A recent study found that 90 percent of seabirds have eaten plastic, and a lot of that plastic comes from the rings that hold together six-packs of beer, soda and other beverages. The marine life that lives in the oceans ingest plastics, too. These toxic plastics harm the health of our sea life, often killing them.
Saltwater Brewery in Florida collaborated with the company e9pr and created a six-pack ring that feeds animals instead of killing them. Many six-pack rings from beer end up in the ocean, so the brewery took barley and wheat remnants from the brewing process and turned them into an edible, compostable, biodegradable product that holds together a six-pack but doesn't harm birds or sea life if it ends up in the ocean. It's also strong enough to handle the weight of a six-pack.
The edible six-pack rings could help prevent some of this type of damage to seabirds and marine life. (Photo: Chris Jordan/USFWS)

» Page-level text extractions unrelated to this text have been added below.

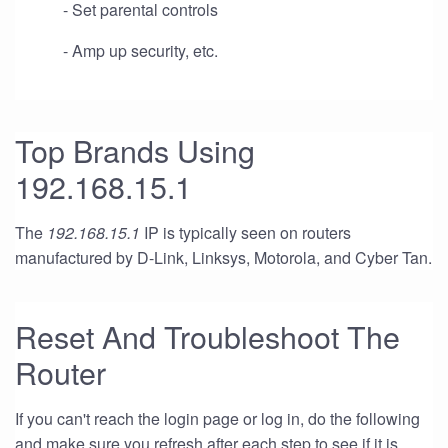
- Set parental controls
- Amp up security, etc.
Top Brands Using
192.168.15.1
The
192.168.15.1
IP is typically seen on routers
manufactured by D-Link, Linksys, Motorola, and Cyber Tan.
Reset And Troubleshoot The
Router
If you can't reach the login page or log in, do the following
and make sure you refresh after each step to see if it is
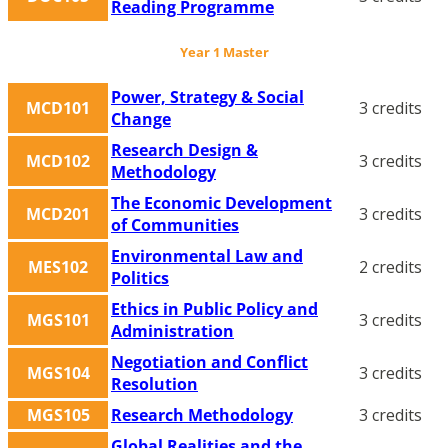
Reading Programme
Year 1 Master
Power, Strategy & Social
MCD101
3 credits
Change
Research Design &
MCD102
3 credits
Methodology
The Economic Development
MCD201
3 credits
of Communities
Environmental Law and
MES102
2 credits
Politics
Ethics in Public Policy and
MGS101
3 credits
Administration
Negotiation and Conflict
MGS104
3 credits
Resolution
MGS105
Research Methodology
3 credits
Global Realities and the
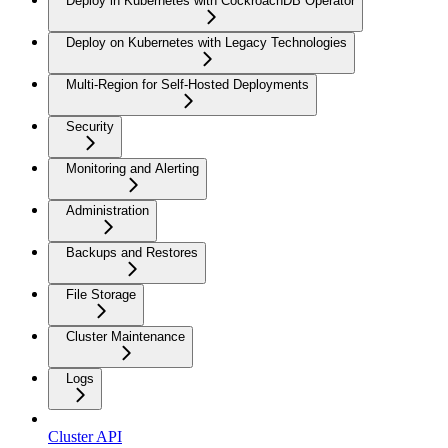
Deploy in Kubernetes with CockroachDB Operator
Deploy on Kubernetes with Legacy Technologies
Multi-Region for Self-Hosted Deployments
Security
Monitoring and Alerting
Administration
Backups and Restores
File Storage
Cluster Maintenance
Logs
Cluster API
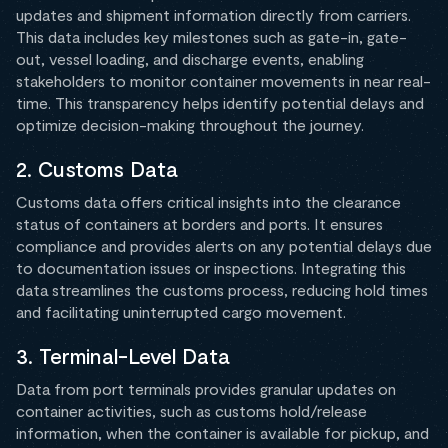
updates and shipment information directly from carriers.
This data includes key milestones such as gate-in, gate-
out, vessel loading, and discharge events, enabling
stakeholders to monitor container movements in near real-
time. This transparency helps identify potential delays and
optimize decision-making throughout the journey.
2. Customs Data
Customs data offers critical insights into the clearance
status of containers at borders and ports. It ensures
compliance and provides alerts on any potential delays due
to documentation issues or inspections. Integrating this
data streamlines the customs process, reducing hold times
and facilitating uninterrupted cargo movement.
3. Terminal-Level Data
Data from port terminals provides granular updates on
container activities, such as customs hold/release
information, when the container is available for pickup, and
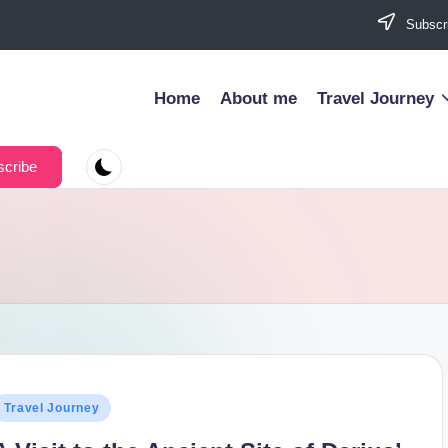
Subscri
Home
About me
Travel Journey
cribe
osted
Travel Journey
n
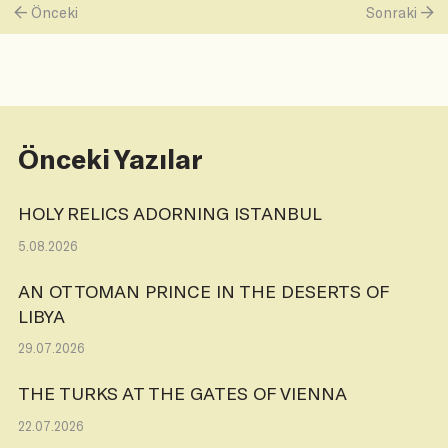
Önceki
Sonraki
Önceki Yazılar
HOLY RELICS ADORNING ISTANBUL
5.08.2026
AN OTTOMAN PRINCE IN THE DESERTS OF
LIBYA
29.07.2026
THE TURKS AT THE GATES OF VIENNA
22.07.2026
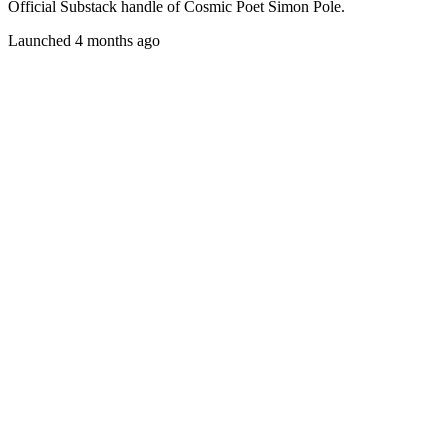
Official Substack handle of Cosmic Poet Simon Pole.
Launched 4 months ago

This is the first time a 100 percent edible and biodegradable packaging has been implemented in the beer industry. The manufacturing cost of the edible six-pack ring raises the price of the beer, but the narrator of the video points out that if most breweries implemented this safe and sustainable product, the cost would be competitive with the plastic six-pack rings. Hundreds of thousands of lives could be saved.
As of January 2018, the rings are being featured on Saltwater Brewery's Screamin’ Reels IPA. The new packaging is available in some supermarkets and liquor stores in South Florida including Whole Foods, Total Wine & More, Publix, ABC Fine Wine & Spirits and Lucky’s Market, and is expected to be in more outlets soon.
Why has no one thought of this before? In addition to being impressed by this product, I'm wondering how quickly I can put together a business plan, get funding and partner with Saltwater Brewery to open up a plant that can produce edible six-pack rings for all breweries.
I bet there's money to be made from this smart, responsible idea.